La médula espinal es un haz de largo, delgado, tubular de tejido nervioso y es susceptible a la lesión de las altas dosis de radiación locales. Kirkpatrick et al. [31] informaron de que la tasa de incidencia de la radiación mielitis es 0,2, 6, y 50% de la dosis total de 50 Gy, 60 Gy, and_69 Gy, respectivamente, cuando se administra en la fracción convencional de 2-Gy por día. Además, según el Grupo de Oncología de Radiación de la Organización Europea para la Investigación y Tratamiento del Cáncer, la dosis de radiación máxima que se debe aplicar a la médula espinal es de 45 Gy, y no debe ser superior a 40 Gy si la quimioterapia se administre el oxaliplatino, así [dieciséis]. Por lo tanto, la dosis máxima para la médula espinal se fija generalmente a no más de 45 Gy. En el presente estudio, las dosis aplicadas a la médula espinal con cada una de las tres técnicas estaban todos dentro de la dosis tolerada. Por otra parte, en comparación con 3DCRT, la D max para la médula espinal con RA se redujo significativamente hasta en un 15,71%.

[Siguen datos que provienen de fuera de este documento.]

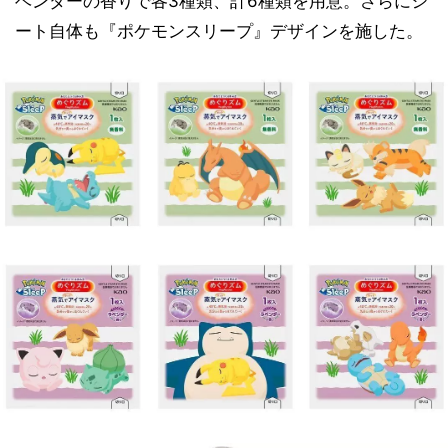
ベンダーの香りで各3種類、計6種類を用意。さらにシ
ート自体も『ポケモンスリープ』デザインを施した。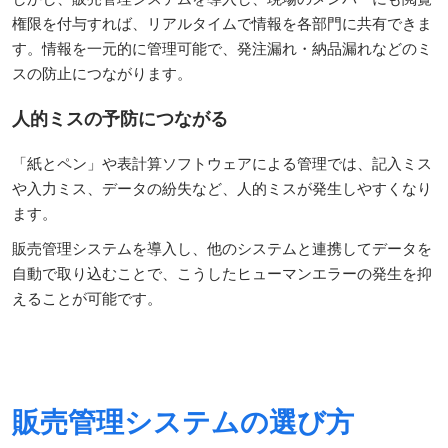
権限を付与すれば、リアルタイムで情報を各部門に共有できま
す。情報を一元的に管理可能で、発注漏れ・納品漏れなどのミ
スの防止につながります。
人的ミスの予防につながる
「紙とペン」や表計算ソフトウェアによる管理では、記入ミス
や入力ミス、データの紛失など、人的ミスが発生しやすくなり
ます。
販売管理システムを導入し、他のシステムと連携してデータを
自動で取り込むことで、こうしたヒューマンエラーの発生を抑
えることが可能です。
販売管理システムの選び方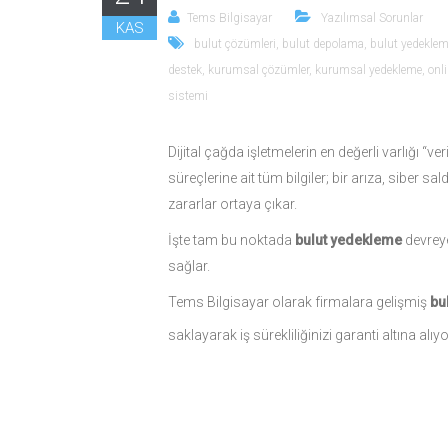
Tems Bilgisayar
Yazılımsal Sorunlar
KAS
bulut çözümleri
,
bulut depolama
,
bulut yedekle
destek
,
kurumsal çözümler
,
kurumsal yedekleme
,
onl
sistemi
Dijital çağda işletmelerin en değerli varlığı “ve
süreçlerine ait tüm bilgiler; bir arıza, siber
zararlar ortaya çıkar.
İşte tam bu noktada
bulut yedekleme
devreye 
sağlar.
Tems Bilgisayar olarak firmalara gelişmiş
bu
saklayarak iş sürekliliğinizi garanti altına alıy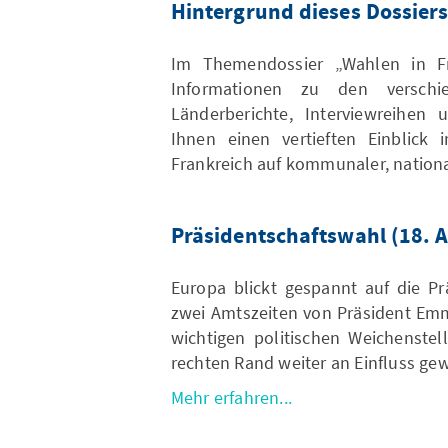
Hintergrund dieses Dossier
Im Themendossier „Wahlen in Fra
Informationen zu den versch
Länderberichte, Interviewreihen
Ihnen einen vertieften Einblick
Frankreich auf kommunaler, nation
Präsidentschaftswahl (18. A
Europa blickt gespannt auf die Pr
zwei Amtszeiten von Präsident Emm
wichtigen politischen Weichenste
rechten Rand weiter an Einfluss ge
Mehr erfahren...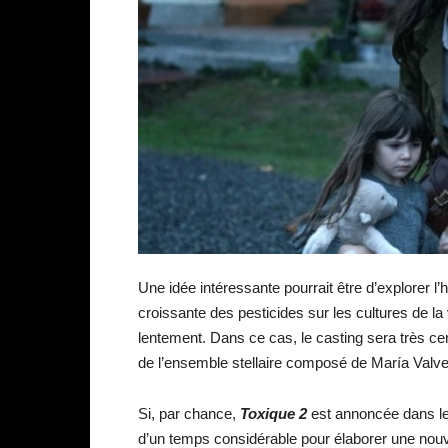
Une idée intéressante pourrait être d’explorer l’hi
croissante des pesticides sur les cultures de la 
lentement. Dans ce cas, le casting sera très 
de l’ensemble stellaire composé de María Valve
Si, par chance,
Toxique 2
est annoncée dans le
d’un temps considérable pour élaborer une nouve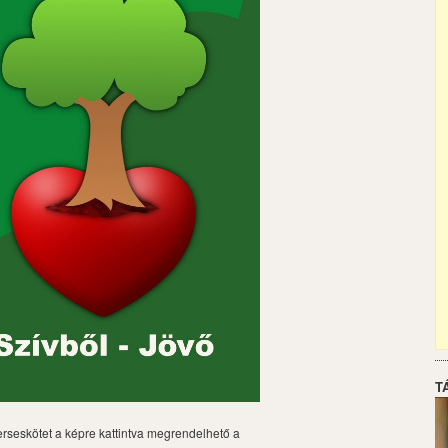
T
erseskötet a képre kattintva megrendelhető a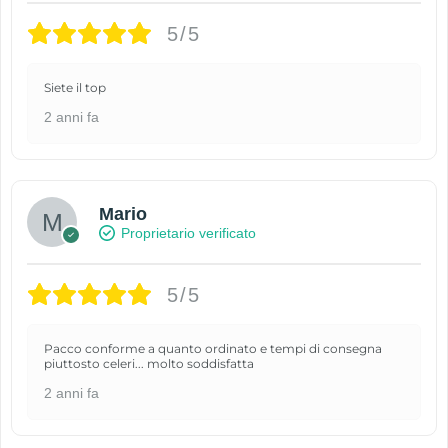
5/5
Siete il top
2 anni fa
Mario
Proprietario verificato
5/5
Pacco conforme a quanto ordinato e tempi di consegna
piuttosto celeri... molto soddisfatta
2 anni fa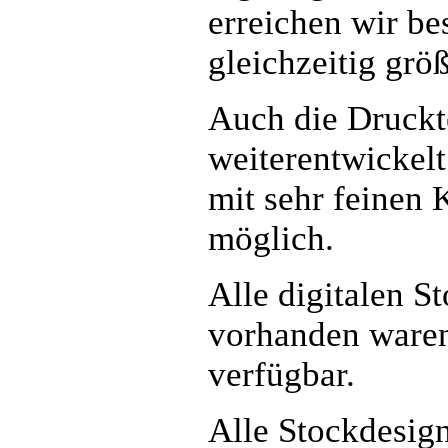
erreichen wir be
gleichzeitig größ
Auch die Druckte
weiterentwickelt
mit sehr feinen 
möglich.
Alle digitalen S
vorhanden waren
verfügbar.
Alle Stockdesign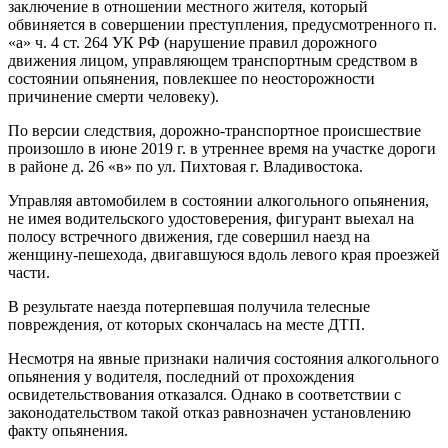
заключение в отношении местного жителя, который
обвиняется в совершении преступления, предусмотренного п.
«а» ч. 4 ст. 264 УК РФ (нарушение правил дорожного
движения лицом, управляющем транспортным средством в
состоянии опьянения, повлекшее по неосторожности
причинение смерти человеку).
По версии следствия, дорожно-транспортное происшествие
произошло в июне 2019 г. в утреннее время на участке дороги
в районе д. 26 «в» по ул. Пихтовая г. Владивостока.
Управляя автомобилем в состоянии алкогольного опьянения,
не имея водительского удостоверения, фигурант выехал на
полосу встречного движения, где совершил наезд на
женщину-пешехода, двигавшуюся вдоль левого края проезжей
части.
В результате наезда потерпевшая получила телесные
повреждения, от которых скончалась на месте ДТП.
Несмотря на явные признаки наличия состояния алкогольного
опьянения у водителя, последний от прохождения
освидетельствования отказался. Однако в соответствии с
законодательством такой отказ равнозначен установлению
факту опьянения.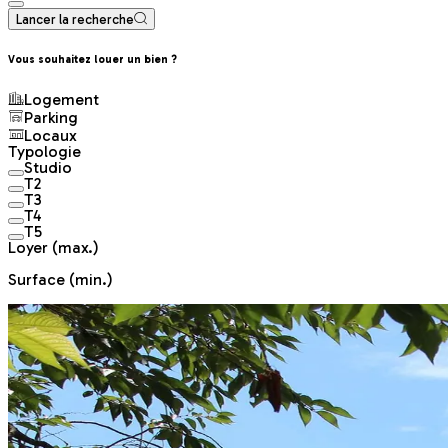
Lancer la recherche
Vous souhaitez louer un bien ?
Logement
Parking
Locaux
Typologie
Studio
T2
T3
T4
T5
Loyer
(max.)
Surface
(min.)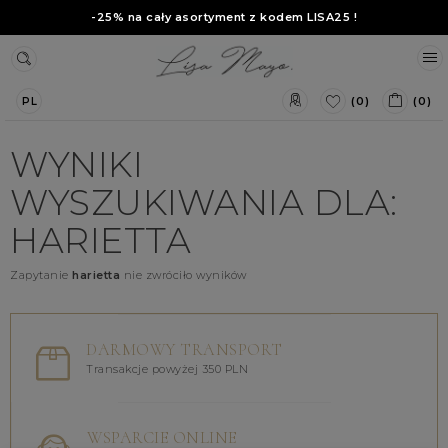
-25% na cały asortyment z kodem
LISA25
!
(0)
(0)
PL
WYNIKI
WYSZUKIWANIA DLA:
HARIETTA
Zapytanie
harietta
nie zwróciło wyników
DARMOWY TRANSPORT
Transakcje powyżej 350 PLN
WSPARCIE ONLINE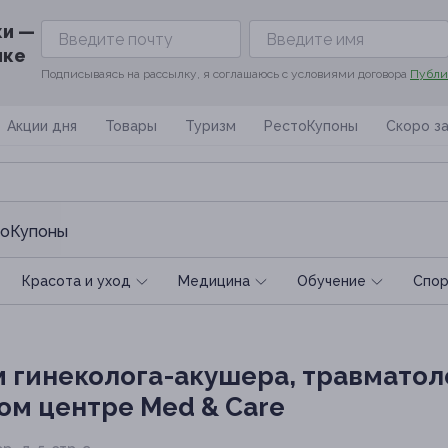
ки —
ике
Подписываясь на рассылку, я соглашаюсь с условиями договора
Публи
Акции дня
Товары
Туризм
РестоКупоны
Скоро з
оКупоны
Красота и уход
Медицина
Обучение
Спoр
 гинеколога-акушера, травматол
ом центре Med & Care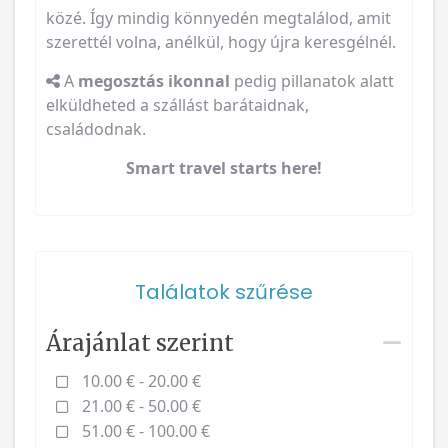
közé. Így mindig könnyedén megtalálod, amit
szerettél volna, anélkül, hogy újra keresgélnél.
A
megosztás ikonnal
pedig pillanatok alatt
elküldheted a szállást barátaidnak,
családodnak.
Smart travel starts here!
Találatok szűrése
Árajánlat szerint
10.00 € - 20.00 €
21.00 € - 50.00 €
51.00 € - 100.00 €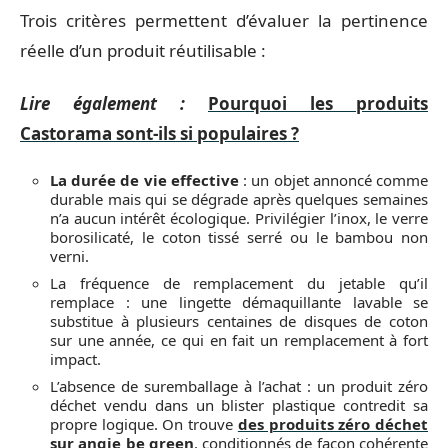
Trois critères permettent d’évaluer la pertinence
réelle d’un produit réutilisable :
Lire également :
Pourquoi les produits
Castorama sont-ils si populaires ?
La durée de vie effective
: un objet annoncé comme
durable mais qui se dégrade après quelques semaines
n’a aucun intérêt écologique. Privilégier l’inox, le verre
borosilicaté, le coton tissé serré ou le bambou non
verni.
La fréquence de remplacement du jetable qu’il
remplace : une lingette démaquillante lavable se
substitue à plusieurs centaines de disques de coton
sur une année, ce qui en fait un remplacement à fort
impact.
L’absence de suremballage à l’achat : un produit zéro
déchet vendu dans un blister plastique contredit sa
propre logique. On trouve
des produits zéro déchet
sur angie be green
, conditionnés de façon cohérente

RA es una modalidad adyuvante radioterapia que recientemente se ha desarrollado y se ha utilizado para suministrar altas dosis de radiación a una variedad de tumores. Sin embargo, su papel en el tratamiento del cáncer gástrico sigue siendo controvertido debido a los volúmenes de destino irregulares involucrados y la tolerancia a la radiación baja de la que rodea los órganos críticos. En nuestro estudio anterior, RA proporciona homogeneidad dosis superior en comparación con 3DCRT e IMRT, pero no una mejor protección de la OAR. Por otra parte, mientras que la técnica de arco sola no tuvo éxito, la técnica de doble arco fue capaz de lograr la misma distribución de dosis como IMRT, sin afectar significativamente la OAR y el tejido sano proximal. Esta mejora de la protección de los tejidos de hígado y riñón en comparación con IMRT sugiere una dosis más alta podría aplicarse a un volumen de destino mediante doble RA arco. Sin embargo, es importante tener en cuenta las limitaciones de nuestro estudio también. En primer lugar, no se utilizó una técnica de gating respiratorio, y su influencia en la distribución de dosis no se investigó. Además, el presente estudio tuvo un pequeño tamaño de la muestra y no evaluó la eficacia clínica y toxicidad. Por lo tanto, se necesitan más estudios para confirmar la viabilidad técnica de la aplicación de RA doble arco para el tratamiento del cáncer gástrico, y éstos deben incluir un tamaño y las evaluaciones de la eficacia clínica y la toxicidad de la muestra más grande.
Conclusiones
En resumen, el doble arco RA redujo la dosis máxima aplicada a la zona de destino, se mejoró la conformalidad y la uniformidad de la radiación, y proporcionó suficiente cobertura de PTV. Todos los autores han leído y aprobado el manuscrito final.